Die Befürchtung, dass etwas bei der Prüfung defekt geht, gab es bei uns auch. Darum wird die Wirkkette auch nur einmal überprüft.

Holger


----------



## Elektrikus (9 Januar 2020)

Also wir haben kleinere Krananlagen bei uns im Betrieb und dort ist es sogar in der Arbeitsanweisung niedergeschrieben, das sich der Kranführer vor Beginn seiner Arbeit den Not-Aus Kreis zu prüfen hat, damit ist gemeint das die Abschaltung bei betätigen des Not-Aus erreicht wird...damit ist nicht gemeint den Not-Aus extra zu betätigen, wenn das Hubwerk volle Last zieht...sicher müssen das die Bremsen und alles andere auch mitmachen, aber das wäre ja eine unnötige Beanspruchung, wenn dies 3 mal am Tag passiert. 

Wir selber handhaben das bei uns im Betrieb so, das wir den Not-Aus wären der monatlichen Not-Aus Revision immer augenscheinlich betrachten und wir ihn auch einmal betätigen um zu kontrollieren ob alles gängig ist...gibt welche die werden nie betätigt und da setzt sich am Ende was durch Staub etc...fest...sowas fällt dann auf.  

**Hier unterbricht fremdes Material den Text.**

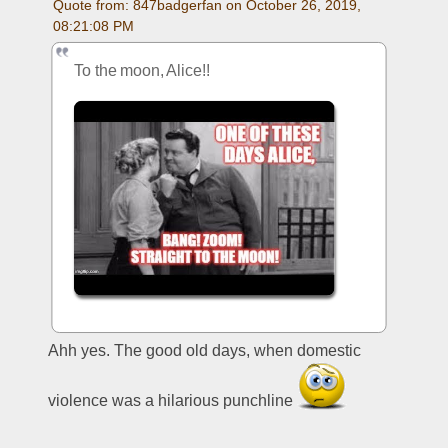
Quote from: 847badgerfan on October 26, 2019, 
08:21:08 PM
To the moon, Alice!!
Ahh yes. The good old days, when domestic 
violence was a hilarious punchline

Ich würde es aber auch so wie du handhaben und auf die Herstellerangaben verweisen. Am Ende ist ja der Anlagenbetreiber für die Sicherheit der Anlage verantwortlich.  Du musst halt nur das liefern was gefordert ist, damit du sauber bist.


----------



## Safety (9 Januar 2020)

Hallo, hier muss man jetzt erstmal zwischen Hersteller und Betreiberrecht unterscheiden.
Wenn die Maschine in Deutschland steht ist hier dann die BetrSichV zu beachten.
Darin ist folgendes festgelegt:
Prüfung ist die Ermittlung des Istzustands, der Vergleich des Istzustands mit dem Sollzustand sowie die Bewertung der Abweichung des Istzustands vom Sollzustand.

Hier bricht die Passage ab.